A sentiment straight out of Boys' Own Stories ­but Hemery damn well went and showed them. How he would have behaved had he not been able to damn well show them, is something which creates a rare phenomenon ­ of Hemery nonplussed.

"I'm grateful that I never had to experience that," he said. "I was convinced I could win. The Americans did me a big favour because they sent me into the race with my adrenaline soaring."

Hemery was right about that. But another strongly voiced opinion proved less correct, as he looked ahead with unwavering confidence to a sporting event which Britain, and specifically Prime Minister Tony Blair, had pledged to hold in London – the International Association of Athletics Federations World Championships.

The lofty Olympian had been a key part of the team which successfully secured the World Championships for Britain.

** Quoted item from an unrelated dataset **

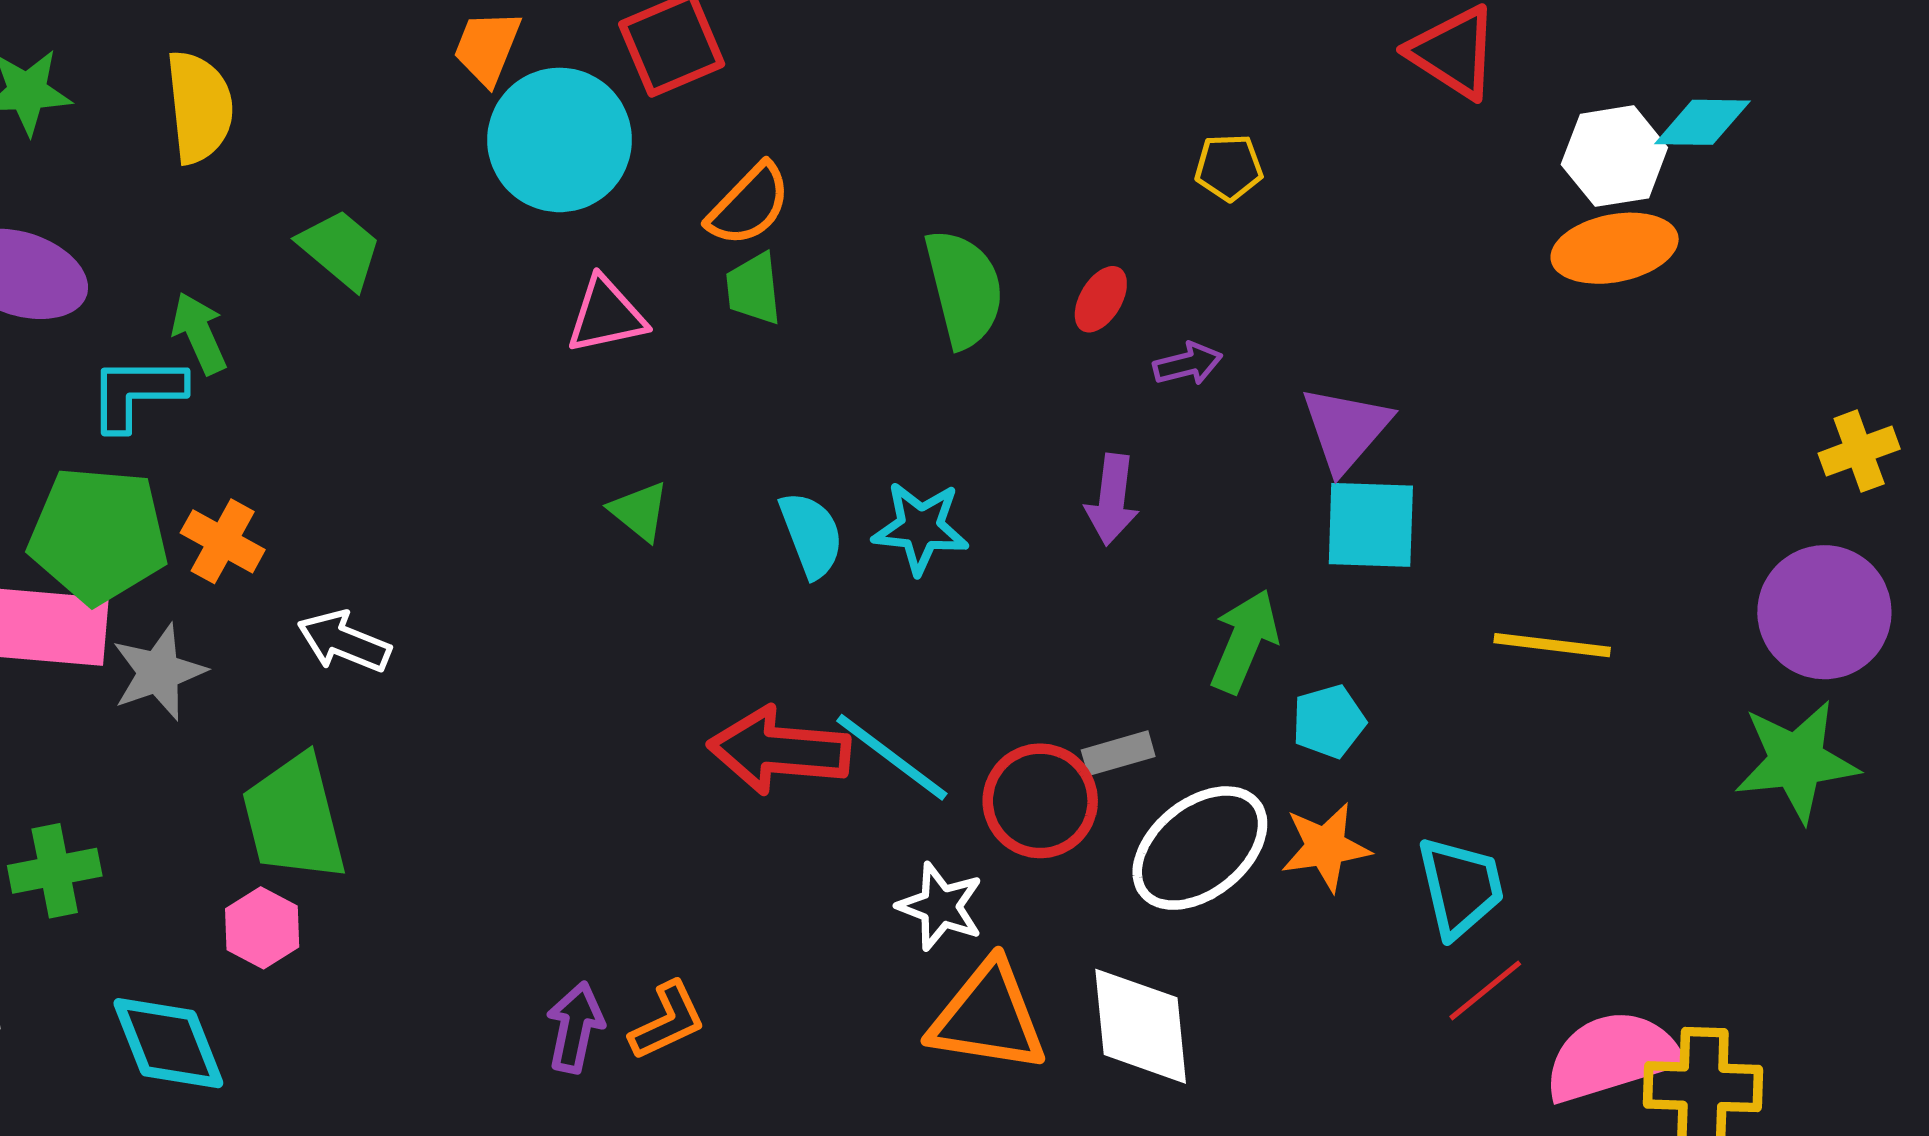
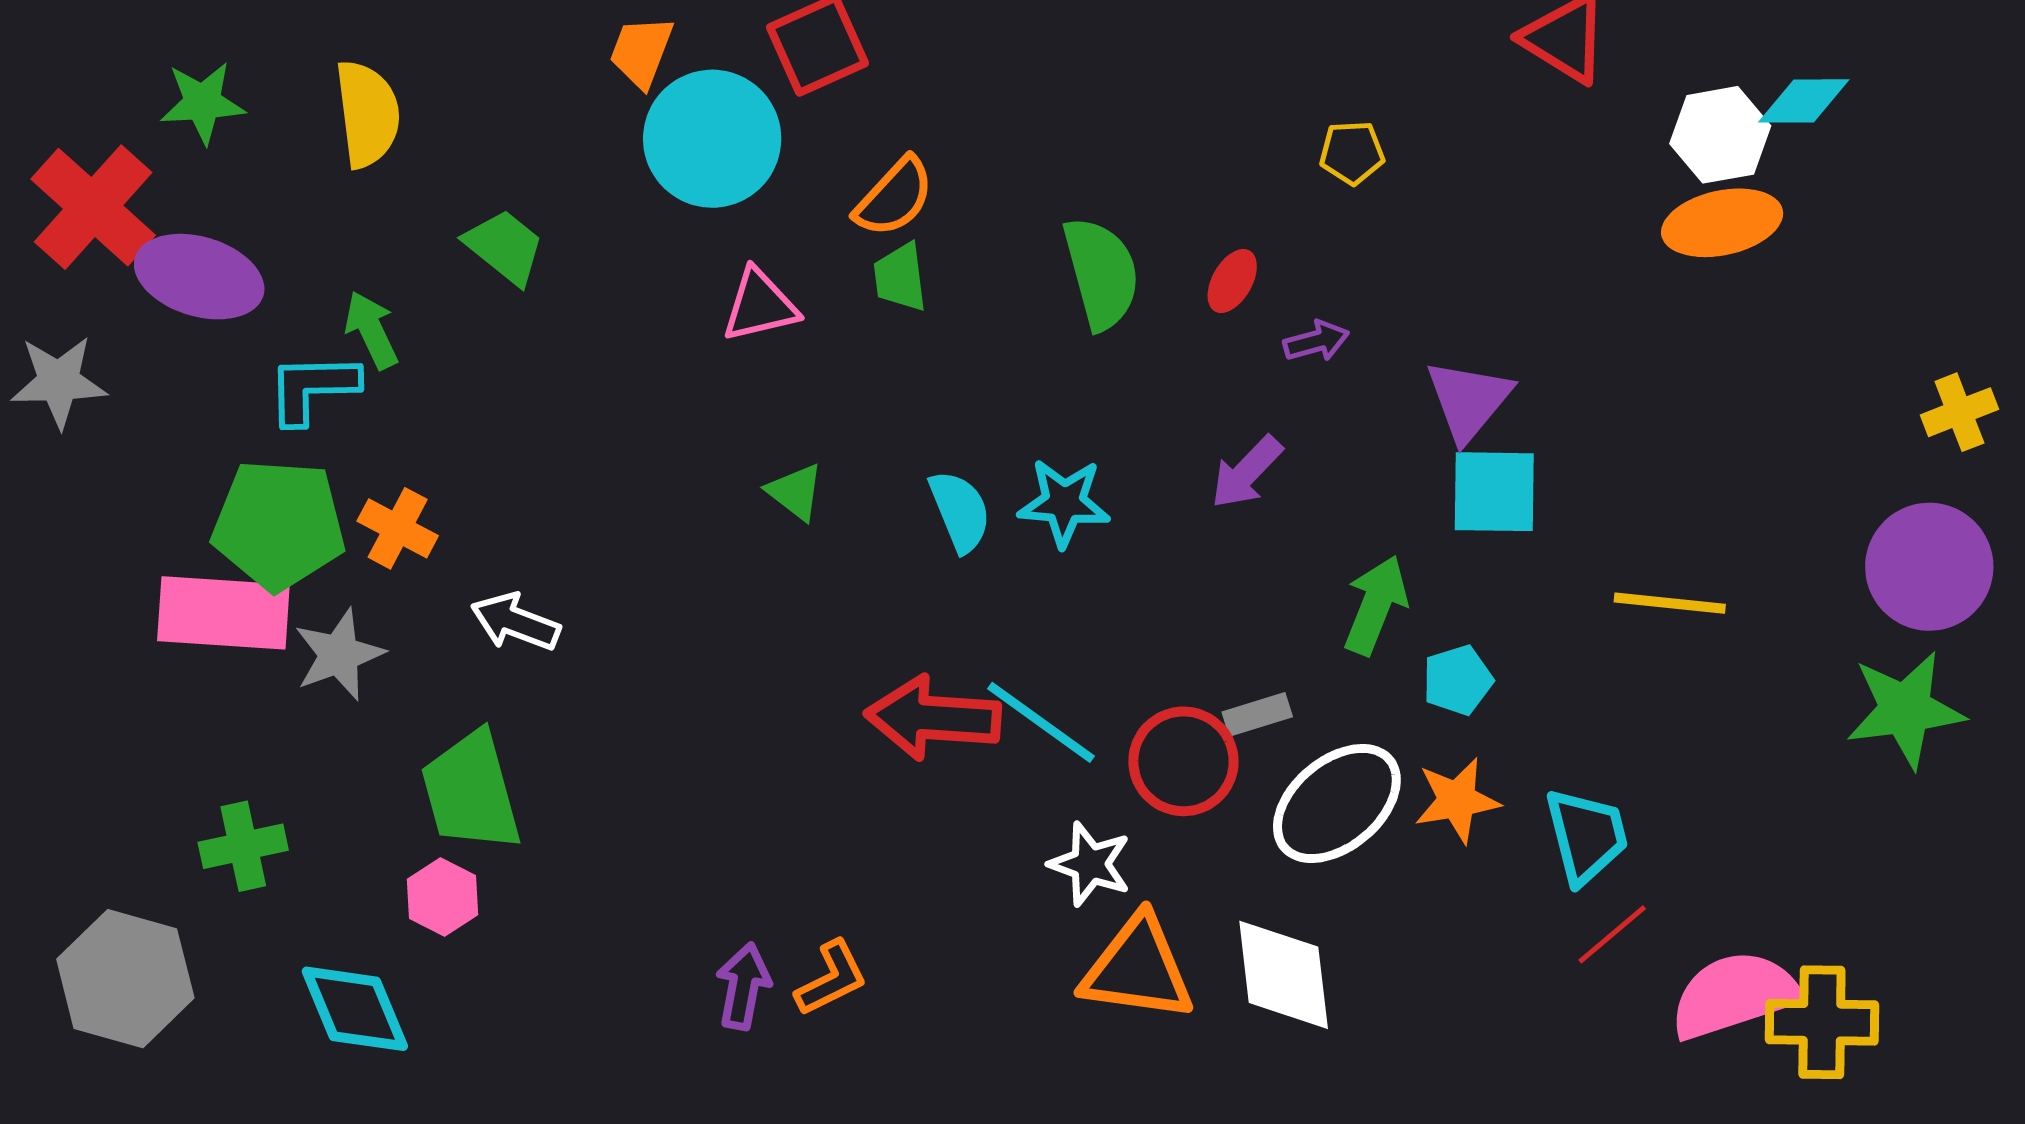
purple arrow: (1112, 500) -> (1247, 472), turned 38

Originally, they were due for 2003, but after a debacle over Wembley Stadium’s hosting role, they had been re-scheduled for 2005 at the yet-to-be-built venue of Picketts Lock in Lee Valley Park.

The recent departure from the Department of Culture, Media and Sport of Chris Smith, who eventually opposed the idea of a rebuilt Wembley sharing with athletics, had prompted fresh suggestions that there might yet be one more turn of the merry-go-round at Lee Valley's expense.

Hemery was having none of it. "Absolutely not," he says. "Because the Government is fully supportive of the new scheme. Can you imagine Britain ever trying for another international event if we don't see through our commitment here?"